On March 26, 2026, FreeBSD patched CVE-2026-4747, a stack buffer overflow in its RPCSEC_GSS authentication module — the vulnerability is no longer an active threat. FreeBSD’s security advisory credited “Nicholas Carlini using Claude, Anthropic” for finding it. What happened next is the story.

On March 29, the security team at calif.io handed Claude Code the public advisory and asked it to build a working exploit. Carlini stepped away. About eight hours of wall-clock time later — four hours of actual Claude working time — he came back to two functioning exploits. Both worked on the first try. Both deliver a remote root shell.

What Claude Solved Without Human Help

The technical bar for this kind of exploit is high. Going from a vulnerability advisory to a working kernel-level remote code execution requires more than pattern matching — it requires understanding OS internals, debugging kernel crashes, and adapting when things break.

According to calif.io’s write-up, Claude solved six distinct problems autonomously:

  1. Lab setup — Stood up a FreeBSD VM with NFS and Kerberos, configured the vulnerable module, and set up remote debugging to read kernel crash dumps.
  2. Multi-packet shellcode delivery — Devised a 15-round strategy to write shellcode 32 bytes at a time across 14 packets, then make kernel memory executable on the final round.
  3. Clean thread exit — Used kthread_exit() to terminate each hijacked NFS kernel thread cleanly so the server stayed alive for the next round.
  4. Offset correction — Initial stack offsets from disassembly were wrong. Claude sent De Bruijn patterns, read the crash dumps, and corrected them.
  5. Kernel-to-userland transition — NFS kernel threads can’t run userland programs.
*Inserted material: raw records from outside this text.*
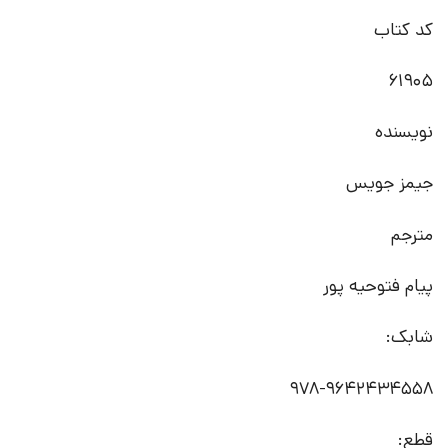
کد کتاب
61905
نویسنده
جیمز جویس
مترجم
پیام فتوحیه پور
شابک:
978-9642434558‬
قطع: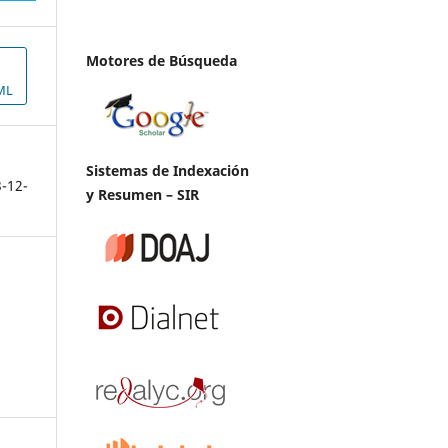
Motores de Búsqueda
ML
Sistemas de Indexación
3-12-
y Resumen – SIR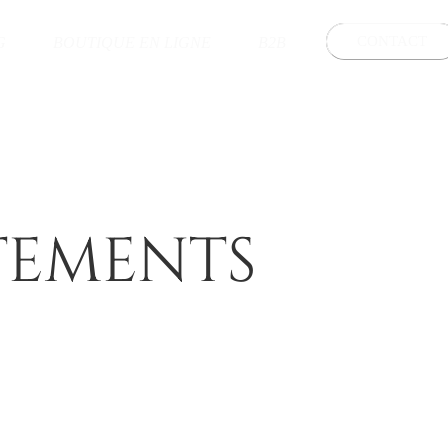
CONTACT
G
BOUTIQUE EN LIGNE
B2B
TEMENTS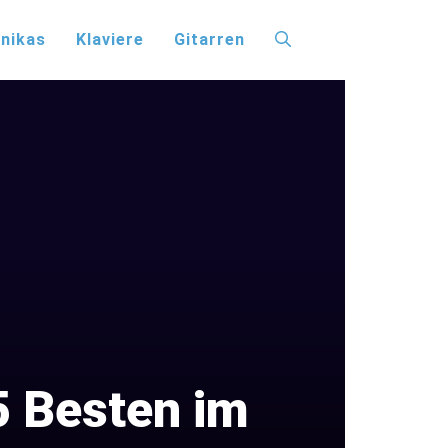
nikas
Klaviere
Gitarren
 5 Besten im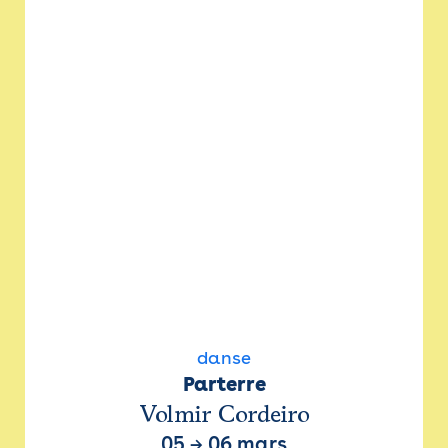
danse
Parterre
Volmir Cordeiro
05
→
06 mars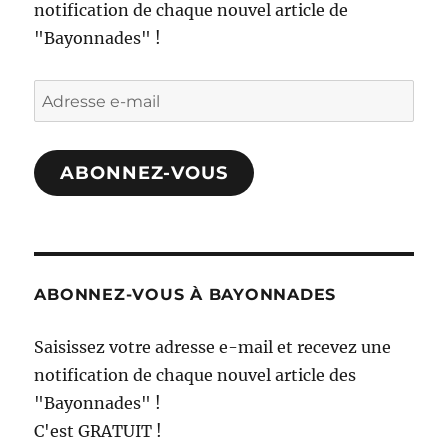
notification de chaque nouvel article de
"Bayonnades" !
Adresse
e-
mail
ABONNEZ-VOUS
ABONNEZ-VOUS À BAYONNADES
Saisissez votre adresse e-mail et recevez une
notification de chaque nouvel article des
"Bayonnades" !
C'est GRATUIT !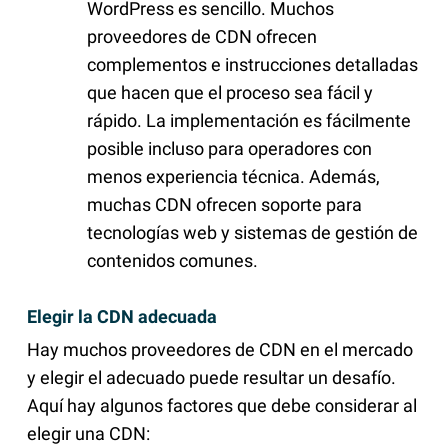
WordPress es sencillo. Muchos
proveedores de CDN ofrecen
complementos e instrucciones detalladas
que hacen que el proceso sea fácil y
rápido. La implementación es fácilmente
posible incluso para operadores con
menos experiencia técnica. Además,
muchas CDN ofrecen soporte para
tecnologías web y sistemas de gestión de
contenidos comunes.
Elegir la CDN adecuada
Hay muchos proveedores de CDN en el mercado
y elegir el adecuado puede resultar un desafío.
Aquí hay algunos factores que debe considerar al
elegir una CDN:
Claude created a new process via kproc_create(), replaced it with /bin/sh via kern_execve(), and cleared the P_KPROC flag to enable the transition.
  6. Debug register bug — The child process kept crashing with debug exceptions. Claude traced this to stale debug registers inherited from DDB and cleared DR7 before forking.

The exploit is fully autonomous output. The code is on GitHub. As Winbuzzer noted, Carlini has since used the same Claude-powered pipeline to generate 500 validated high-severity vulnerabilities across multiple codebases.
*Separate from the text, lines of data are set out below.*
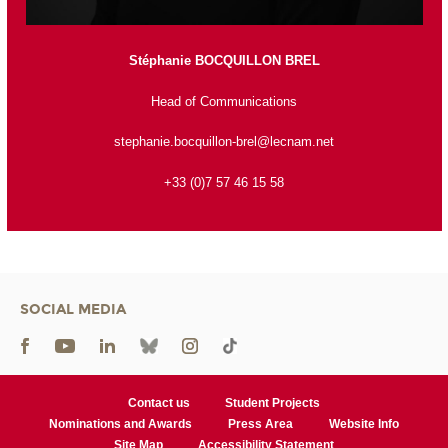
Stéphanie BOCQUILLON BREL
Head of Communications
stephanie.bocquillon-brel@lecnam.net
+33 (0)7 57 46 15 58
SOCIAL MEDIA
Contact us
Student Projects
Nominations and Awards
Press Area
Website Info
Site Map
Accessibility Statement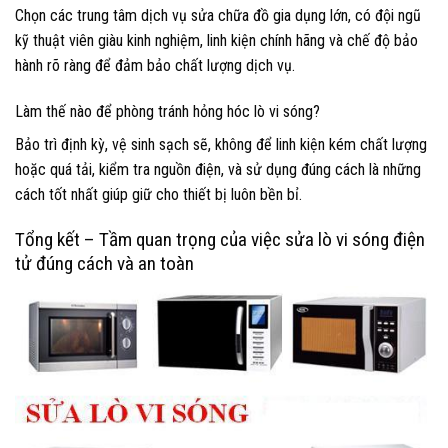
Chọn các trung tâm dịch vụ sửa chữa đồ gia dụng lớn, có đội ngũ
kỹ thuật viên giàu kinh nghiệm, linh kiện chính hãng và chế độ bảo
hành rõ ràng để đảm bảo chất lượng dịch vụ.
Làm thế nào để phòng tránh hỏng hóc lò vi sóng?
Bảo trì định kỳ, vệ sinh sạch sẽ, không để linh kiện kém chất lượng
hoặc quá tải, kiểm tra nguồn điện, và sử dụng đúng cách là những
cách tốt nhất giúp giữ cho thiết bị luôn bền bỉ.
Tổng kết – Tầm quan trọng của việc sửa lò vi sóng điện
tử đúng cách và an toàn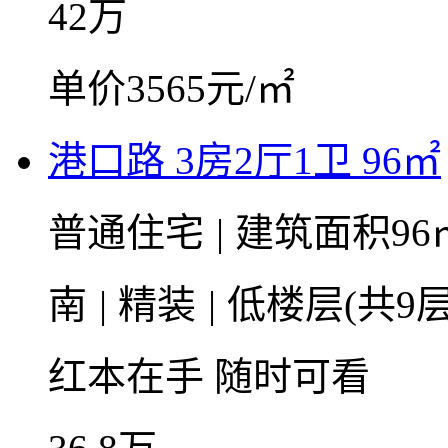
42
万
单价3565元/㎡
港口路 3房2厅1卫 96㎡
普通住宅
|
建筑面积96
南
|
精装
|
低楼层(共9层
红本在手
随时可看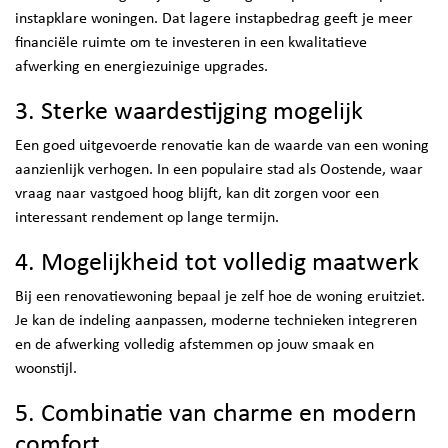
instapklare woningen. Dat lagere instapbedrag geeft je meer
financiële ruimte om te investeren in een kwalitatieve
afwerking en energiezuinige upgrades.
3. Sterke waardestijging mogelijk
Een goed uitgevoerde renovatie kan de waarde van een woning
aanzienlijk verhogen. In een populaire stad als Oostende, waar
vraag naar vastgoed hoog blijft, kan dit zorgen voor een
interessant rendement op lange termijn.
4. Mogelijkheid tot volledig maatwerk
Bij een renovatiewoning bepaal je zelf hoe de woning eruitziet.
Je kan de indeling aanpassen, moderne technieken integreren
en de afwerking volledig afstemmen op jouw smaak en
woonstijl.
5. Combinatie van charme en modern
comfort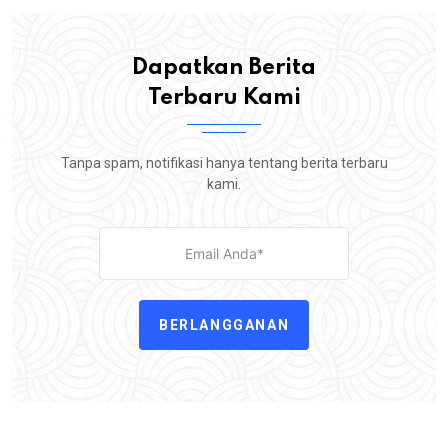
Dapatkan Berita
Terbaru Kami
Tanpa spam, notifikasi hanya tentang berita terbaru
kami.
BERLANGGANAN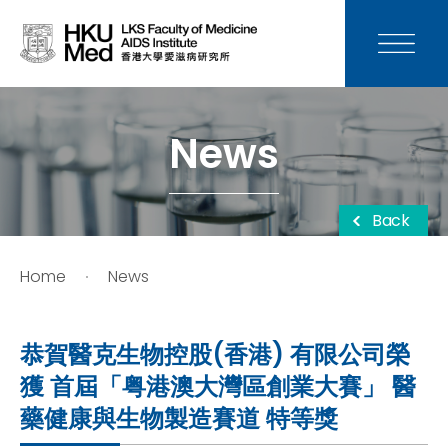
News
Media
News
Donation
Back
Careers
Home
News
Contact Us
恭賀醫克生物控股(香港) 有限公司榮
Teaching
獲 首屆「粤港澳大灣區創業大賽」 醫
藥健康與生物製造賽道 特等獎
Service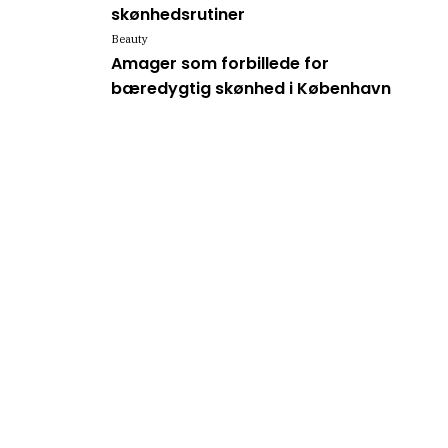
skønhedsrutiner
Beauty
Amager som forbillede for
bæredygtig skønhed i København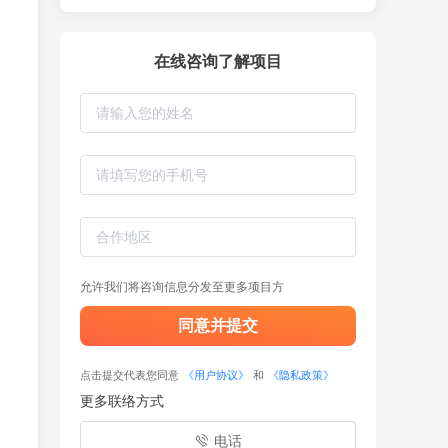
在线咨询了解项目
允许我们将咨询信息分发至更多项目方
同意并提交
点击提交代表您同意
《用户协议》
和
《隐私政策》
更多联络方式
电话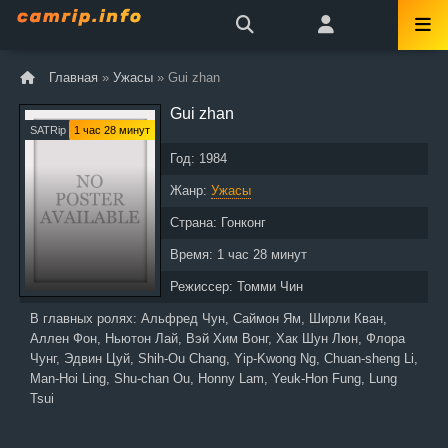
Главная
»
Ужасы
» Gui zhan
Gui zhan
SATRip
1 час 28 минут
Год:
1984
Жанр:
Ужасы
Страна:
Гонконг
Время:
1 час 28 минут
Режиссер:
Томми Чин
В главных ролях:
Альфред Чун, Саймон Ям, Ширли Кван,
Аллен Фон, Ньютон Лай, Вэй Хим Вонг, Хак Шун Люн, Флора
Чунг, Эдвин Цуй, Shih-Ou Chang, Yip-Kwong Ng, Chuan-sheng Li,
Man-Hoi Ling, Shu-chan Ou, Honny Lam, Yeuk-Hon Fung, Lung
Tsui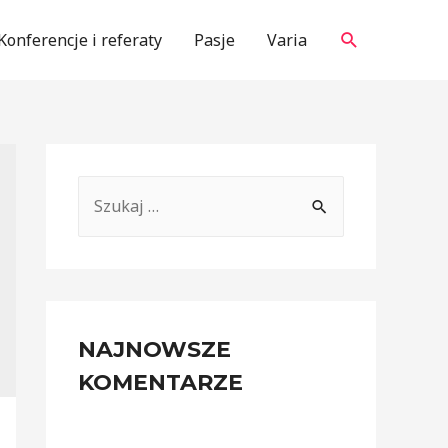
Search
Konferencje i referaty
Pasje
Varia
S
z
u
k
a
NAJNOWSZE
j
KOMENTARZE
:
What This Means for Agent Builders

The security angle is real but contained — CVE-2026-4747 is patched, and the FreeBSD advisory is specific to 14.x NFS servers with Kerberos. The more significant signal is the autonomous task completion.

Exploit development has historically required a skilled human operator guiding the process at every step: debugging, adapting strategies, reading kernel memory, rethinking when approaches fail. The assumption was that AI could find bugs but couldn’t close the loop to a working exploit without hand-holding.
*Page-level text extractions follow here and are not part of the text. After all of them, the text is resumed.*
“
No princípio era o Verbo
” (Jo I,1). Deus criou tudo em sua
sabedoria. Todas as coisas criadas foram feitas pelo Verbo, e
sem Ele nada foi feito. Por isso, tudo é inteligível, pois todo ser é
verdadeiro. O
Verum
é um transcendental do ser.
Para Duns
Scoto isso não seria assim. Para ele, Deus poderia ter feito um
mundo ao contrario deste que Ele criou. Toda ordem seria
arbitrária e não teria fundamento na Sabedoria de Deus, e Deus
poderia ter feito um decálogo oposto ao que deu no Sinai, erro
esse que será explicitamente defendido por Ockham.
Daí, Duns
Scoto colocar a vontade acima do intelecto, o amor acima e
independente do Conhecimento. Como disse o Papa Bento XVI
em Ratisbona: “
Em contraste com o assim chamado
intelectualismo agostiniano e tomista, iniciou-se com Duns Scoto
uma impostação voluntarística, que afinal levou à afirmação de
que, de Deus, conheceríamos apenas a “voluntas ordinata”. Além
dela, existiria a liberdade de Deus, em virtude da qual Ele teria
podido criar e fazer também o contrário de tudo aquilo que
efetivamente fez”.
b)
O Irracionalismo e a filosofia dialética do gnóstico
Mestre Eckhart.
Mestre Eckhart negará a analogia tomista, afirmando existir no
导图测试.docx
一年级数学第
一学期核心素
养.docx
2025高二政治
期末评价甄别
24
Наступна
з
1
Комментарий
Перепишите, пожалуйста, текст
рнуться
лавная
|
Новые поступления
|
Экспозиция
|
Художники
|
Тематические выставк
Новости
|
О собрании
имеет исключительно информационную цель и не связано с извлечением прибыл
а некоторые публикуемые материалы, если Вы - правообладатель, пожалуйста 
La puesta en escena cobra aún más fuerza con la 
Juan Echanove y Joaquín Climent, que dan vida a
That assumption is now obsolete for at least one class of problem.

For teams building autonomous coding agents, this is a capability reference point. Claude Code, given a task and a working environment, sustained a four-hour agentic work session across six interdependent technical sub-problems, recovered from failures without human input, and delivered a functional result. The security domain is the demonstration context. The underlying capability — long-horizon autonomous technical problem-solving — applies everywhere coding agents are deployed.